We were studying the behavior at 0 of $f(x)=\frac{1}{\sin(x)}$. We first established $\lim_{x \to 0^+}\frac{1}{\sin(x)}=+\infty$. Since some students were confused, I said that "Since we are dividing by a smaller and smaller positive number, we are getting a bigger and bigger number". After this intuitive explanation, everybody seemed satisfied.
Then, we moved to studying $\lim_{x \to 0^-}f(x)$. Students got that this time "the opposite thing was happening", since we were dividing by negative numbers.
Here comes the issue. Since we were doing something of an "opposite flavor", and since the opposite of big is small, some students guessed the limit should be 0.
What I tried to convey them is that "dividing by a smaller and smaller negative number provided us with a more and more negative number". Still, I am not very satisfied with this phrasing, since the temptation of thinking "small" is big, given that the alternative is spelling out "more and more negative".
Question
In your experience, how did you get around this issue? What is a convenient way to phrase what is happening?

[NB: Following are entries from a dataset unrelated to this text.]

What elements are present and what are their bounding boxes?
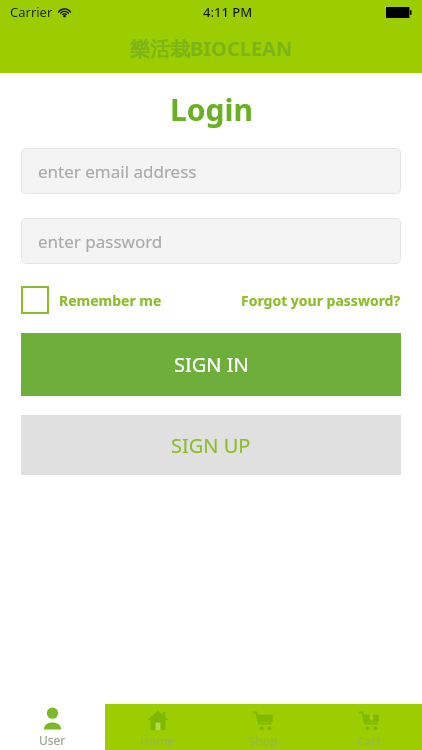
button[interactable]: enter password (21, 218, 401, 264)
staticText: Forgot your password? (241, 291, 401, 310)
staticText: SIGN IN (174, 351, 249, 378)
button[interactable]: Shop (210, 702, 316, 750)
other: User (41, 707, 64, 730)
button[interactable]: Forgot your password? (241, 291, 401, 310)
staticText: enter password (38, 230, 163, 253)
other: Cart (358, 709, 380, 731)
button[interactable]: Home (105, 702, 210, 750)
button[interactable]: enter email address (21, 148, 401, 194)
other: Shop (252, 709, 274, 731)
staticText: Cart (357, 733, 381, 749)
button[interactable]: User (0, 702, 105, 750)
staticText: 樂活栽BIOCLEAN (130, 35, 293, 62)
button[interactable]: SIGN UP (21, 415, 401, 475)
staticText: Shop (249, 733, 278, 749)
staticText: Home (140, 733, 175, 749)
staticText: SIGN UP (171, 432, 251, 459)
staticText: Carrier (10, 3, 53, 21)
button[interactable]: Remember me (21, 286, 166, 314)
staticText: Remember me (59, 291, 162, 310)
staticText: User (39, 732, 66, 748)
other: Home (147, 709, 169, 731)
button[interactable]: SIGN IN (21, 333, 401, 396)
staticText: Login (170, 89, 253, 130)
staticText: enter email address (38, 160, 197, 183)
staticText: 4:11 PM (203, 3, 253, 21)
button[interactable]: Cart (316, 702, 422, 750)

In English-Math, the word "small" can be ambiguous. Both "$-100$ is smaller than $-2$" and "$-0.001$ is smaller than $-2$" can be true statements. Perhaps if you explained to your students that by "smaller" you meant "to the left on the number line" and that $-\infty$ is the smallest (in this sense) possible answer, it would clear things up.
I think in the case of "smaller " being "to the left of", I would call it "order smallness" and in the case of it being "closer to zero", I would call it "absolute smallness."
I don't think there is a really super good solution here. Amongst native-English-speaking mathematicians, this often needs to be clarified.